Can I freeze fresh tomatillos?
If you have an abundance of tomatillos and can't process them all while they're at their ripest, you CAN freeze them for later!
You freeze tomatillos similar to tomatoes, either whole or cut. Remove the husks, wash, dry and lay out on lined cookie sheets to freeze until firm before adding to freezer baggies/containers.
If you want to use in a canning recipe, do like tomatoes and weigh them first, writing it on the bag before freezing.
Safely Can Roasted Tomatillo or Green Tomato Salsa
Making your own salsa means you know exactly what's in it and can tailor it to you and your family's liking.
Only to a degree, though, if you're planning to can: the only ingredients you can adjust or change when canning in a water-bath canner are the dry ingredients. All the fresh ingredient ratios must stay the same to remain safe.
Is this recipe safe to can?
This recipe was adapted from a National Center for Home Food Preservation recipe, and by 'adapted' I mean:
- roasting instead of boiling the vegetables initially to increase flavor (like my safe-to-can roasted tomato sauce)
- keeping the same pepper-onion ratio to tomatillos/tomatoes, but increasing the peppers and decreasing the onions
- adjusting the dry spices
If you would like a more garlic flavor, for instance, it will have to be added as dry garlic powder when canning or you can add it as fresh when you serve it.
Can I add fresh cilantro?
UPDATE: Many people have asked me about adding fresh cilantro to this recipe. The NCHFP website (where the recipe is from, linked above) suggests adding cilantro when serving since it doesn't keep its flavor as well with canning.
However, as a gardener I know you want to use what you have growing at the time. Fresh cilantro adds a low acid ingredient, though, so you would have to remove something to add a couple tablespoons of chopped cilantro.
I would probably lower the onions to 2-1/2 cups and then add 1/4 cup chopped cilantro.
NOTE! This is TOTALLY not what you're supposed to do, since the recipe has been tested the way it was published. My thoughts on it are this: lowering the onions by 2x what you're adding should keep the ph ratio safe.
But only do this if you feel comfortable with it - otherwise add fresh cilantro when you serve it!
What if I just want to freeze the salsa?
If you're going to freeze this only, it IS okay to add more fresh garlic, fresh cilantro, more peppers, or whatever you'd like to your heart's content.
You wouldn't be able to can it after doing these changes, though.
The good thing is, it freezes great, so it's really your choice!
Roasted Tomatillo or Green Tomato Salsa
- 5 cups chopped tomatillos or green tomatoes, about 2 pounds, washed, husks removed from tomatillos
- 3 cups coarsely chopped hot peppers: a combination of jalapeño and long green Anaheim or Poblano chilies to your taste*
- 3 cups coarsely chopped onions
- 6 medium cloves garlic, chopped
- 1 cup bottled lime juice (or lemon)
- 2 tablespoons dried oregano or to taste
- 1 tablespoon salt or to taste
- 1 tablespoon ground cumin or to taste
- 2 teaspoons black pepper
- Preheat oven to 425 degrees.
- Place tomatillos or green tomatoes in a large roasting pan. Add chilies, onion, garlic and mix.

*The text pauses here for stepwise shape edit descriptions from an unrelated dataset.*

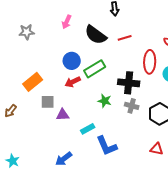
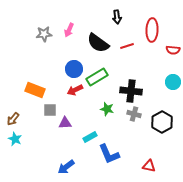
gray star: (27, 32) -> (44, 34), moved
red ellipse: (150, 62) -> (152, 30), moved
orange rectangle: (33, 82) -> (35, 90), turned 60
red triangle: (157, 149) -> (149, 166), moved
cyan star: (13, 161) -> (15, 139), moved

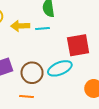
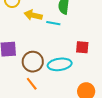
red square: (78, 45) -> (82, 47), size x0.6
orange line: (26, 96) -> (32, 84), moved, turned 32

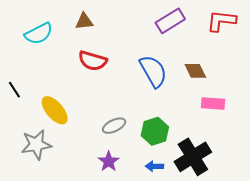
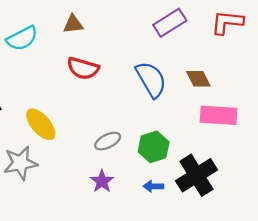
pink rectangle: (213, 104) -> (219, 115), size x1.4

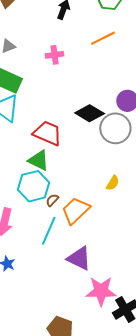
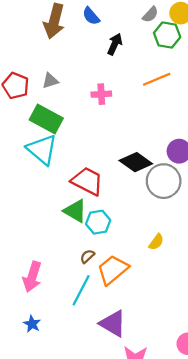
cyan hexagon: (34, 186) -> (98, 222), moved, size x0.7

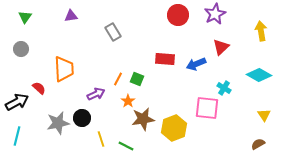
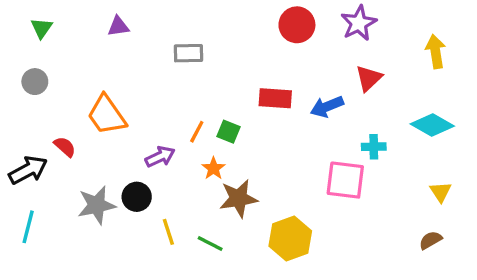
gray rectangle: (113, 32) -> (188, 53), turned -60
orange trapezoid: (64, 69) -> (107, 115), turned 148
cyan cross: (224, 88) -> (374, 147), turned -32
yellow hexagon: (174, 128) -> (290, 239), moved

- Roast vegetables for 30-35 minutes, stirring at the halfway mark, until the tomatillos/tomatoes are starting to break down.
- Scrape the roasted vegetables into a large stockpot and add the remaining ingredients. Bring to a boil and simmer, uncovered, about 10 minutes. While simmering, prepare water bath canner, lids & 4 pint or 8 half-pint jars if planning to can (wash freezer-safe jars or containers for freezing, or use freezer baggies)
- Blend the salsa further, if desired, with an immersion blender and the ladle into prepared jars leaving 1/2-inch headspace for canning (you'll need a good 1+ inch headspace for freezing to account for expansion).
- To Can: Wipe rims, seal, and process in a boiling water bath for 15 minutes, turn off burner, remove lid and let sit for 5 minutes. Remove jars to a cloth-lined surface and let cool 12-24 hours before testing the seals, labeling, and storing for up to a year.
- To Freeze: let salsa cool and then transfer to clean freezer containers. Label and freeze for a year.